All too soon the children would grow up and Cassandra would decide to retire from the childcare business.  The children she had taken under her wing had all arrived as infants and reached their preteen years at the same time. The time had come for them to leave the nest and fly on their own.

On one of my last trips to pick up my daughter, I encountered Cassandra and her husband on the sidewalk in front of their house.  She was again back-lit by the bright sun and I could only see her outline, moving toward me with a slow and unfamiliar gait. As they got closer and her face came into view, I asked how they were doing.  “OK, she said.  I just have a little cancer.”

Matter of fact.

Just like that.

Everything stopped: The cars on the street were no longer moving; Charlie across the way was suspended halfway up his front stairs; the dogs next door ceased their incessant barking; everything but Cassandra fell away. She had to go in to the house and tell her children.  I had to tell my daughter. I told her she would be all right and that I was there to do anything she wanted. She hugged me and without looking back, walked up the steps and through her front door. She and my unknowing daughter passed each other at the threshold and hugged each other tight as they said their goodbyes. I held my tears until I arrived at home.

Cassandra fought her disease with all of her might.  When we would visit her in the hospital during and after her treatments, I would try my best to make her laugh.  But soon it became clear that the treatments were not having the desired effect.

And so, in an effort to save her, her husband moved Cassandra and their family to his hometown of Nashville, Tennessee where the world-renowned cancer specialists at Vanderbilt University could treat her. Things would go from good to bad again and back for some time until bad stayed much too long.

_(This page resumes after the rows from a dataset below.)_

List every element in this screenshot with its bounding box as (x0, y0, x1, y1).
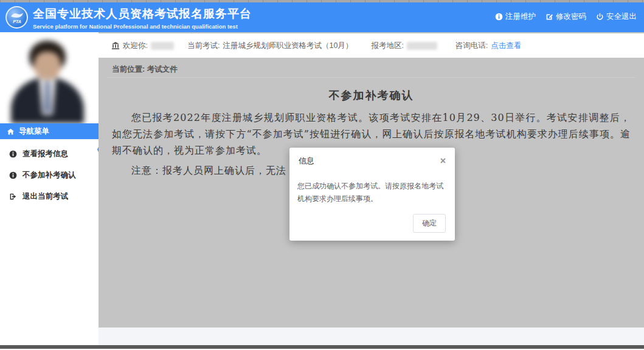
phone-label: 咨询电话: (455, 41, 488, 51)
page-subtitle: Service platform for National Profession… (33, 23, 252, 30)
confirm-button[interactable]: 确定 (413, 214, 446, 233)
user-photo-blurred (0, 32, 99, 123)
welcome-bar: 欢迎你: 当前考试: 注册城乡规划师职业资格考试（10月） 报考地区: 咨询电话… (99, 33, 644, 58)
redacted-region (407, 42, 437, 50)
nav-menu-header: 导航菜单 (0, 123, 99, 139)
register-maintain-label: 注册维护 (505, 12, 536, 22)
svg-text:PTA: PTA (13, 19, 21, 24)
current-exam-group: 当前考试: 注册城乡规划师职业资格考试（10月） (187, 41, 353, 51)
close-icon[interactable]: × (440, 156, 446, 166)
modal-title: 信息 (299, 156, 314, 166)
phone-group: 咨询电话: 点击查看 (455, 41, 521, 51)
modal-message: 您已成功确认不参加考试。请按原报名地考试机构要求办理后续事项。 (289, 173, 455, 207)
logout-link[interactable]: 安全退出 (596, 12, 637, 22)
phone-view-link[interactable]: 点击查看 (491, 41, 521, 51)
modal-header: 信息 × (289, 148, 455, 173)
sidebar-item-no-makeup-confirm[interactable]: 不参加补考确认 (0, 165, 99, 186)
footer-bar (0, 345, 644, 349)
region-group: 报考地区: (371, 41, 437, 51)
sidebar-item-label: 退出当前考试 (23, 191, 68, 202)
logout-icon (9, 193, 17, 201)
bank-icon (111, 41, 120, 50)
region-label: 报考地区: (371, 41, 403, 51)
edit-icon (545, 13, 553, 21)
page: PTA 全国专业技术人员资格考试报名服务平台 Service platform … (0, 0, 644, 350)
app-header: PTA 全国专业技术人员资格考试报名服务平台 Service platform … (0, 2, 644, 32)
page-title: 全国专业技术人员资格考试报名服务平台 (33, 6, 252, 22)
sidebar-item-view-registration[interactable]: 查看报考信息 (0, 143, 99, 165)
home-icon (7, 128, 15, 136)
current-exam-value: 注册城乡规划师职业资格考试（10月） (223, 41, 353, 51)
platform-logo: PTA (5, 6, 28, 29)
logout-label: 安全退出 (606, 12, 637, 22)
info-icon (495, 13, 503, 21)
power-icon (596, 13, 604, 21)
logo-wave-icon: PTA (8, 9, 26, 27)
footer-strip (99, 328, 644, 345)
welcome-group: 欢迎你: (111, 41, 174, 51)
modal-footer: 确定 (289, 207, 455, 241)
current-exam-label: 当前考试: (187, 41, 220, 51)
header-links: 注册维护 修改密码 安全退出 (495, 12, 637, 22)
breadcrumb: 当前位置: 考试文件 (107, 63, 635, 78)
user-photo (0, 32, 99, 123)
sidebar-item-label: 不参加补考确认 (23, 170, 76, 180)
nav-menu-title: 导航菜单 (19, 126, 49, 137)
info-icon (9, 171, 17, 179)
welcome-label: 欢迎你: (123, 41, 148, 51)
sidebar-item-label: 查看报考信息 (23, 149, 68, 159)
sidebar: 导航菜单 查看报考信息 不参加补考确认 退出当前考试 (0, 32, 99, 345)
header-titles: 全国专业技术人员资格考试报名服务平台 Service platform for … (33, 6, 252, 30)
change-password-label: 修改密码 (556, 12, 586, 22)
register-maintain-link[interactable]: 注册维护 (495, 12, 536, 22)
sidebar-item-exit-exam[interactable]: 退出当前考试 (0, 186, 99, 207)
content-title: 不参加补考确认 (99, 88, 644, 103)
redacted-username (151, 42, 174, 50)
info-modal: 信息 × 您已成功确认不参加考试。请按原报名地考试机构要求办理后续事项。 确定 (289, 148, 455, 241)
info-icon (9, 150, 17, 158)
nav-menu: 查看报考信息 不参加补考确认 退出当前考试 (0, 143, 99, 207)
change-password-link[interactable]: 修改密码 (545, 12, 586, 22)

In what would be my last conversation with her, with the sounds of her children in the background, and barely able to speak, she told me there had to be something she could do.  That she did not want to just lie there and die.  I told her how much she meant and would always mean to me, from the day I saw her in the sunlight with the long braids and the smile. Then we laughed and talked about Noxzema and dashikis and how we both still had our rings and about being true sisters. I thanked her for sharing her light and helping to make my daughter the beautiful loving person she had become.  I told her I would always be there for her children as she had always been there for my child.  She took a breath and I could hear through my own tears that she was crying as well.  Then she said, “Thank you so much.  You don’t know how much your words mean to me. I love you.” “I love you too, Cassandra, I said, and I will see you later.”  Her last words before we hung up the phone, were, “I will see you later, too.”

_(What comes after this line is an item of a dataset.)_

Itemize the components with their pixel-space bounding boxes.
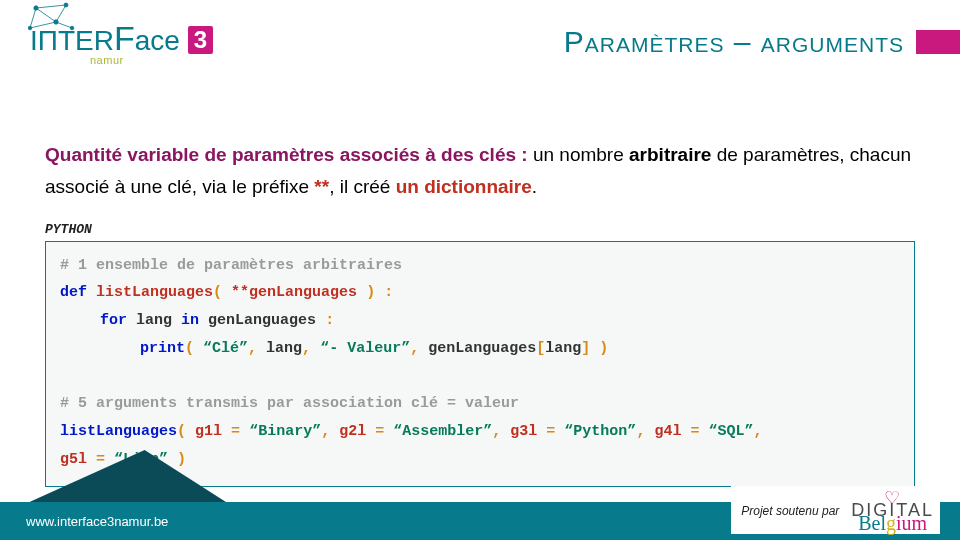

Two days later, I received a tearful call from her youngest daughter.  All she said was, “Mommy didn’t make it.”  At the young age of 44, a loving wife, devoted mother and my treasured sister was gone.

As her children began to re-group and return to California, I have kept my promise to always be here for them. Although they are all grown up now with children of their own, and I don’t see them much, the bonds are strong and deeply rooted.

I think of my chosen sister often and miss her still.  And each day, with the rising sun, little Masako continues to share her light with us all.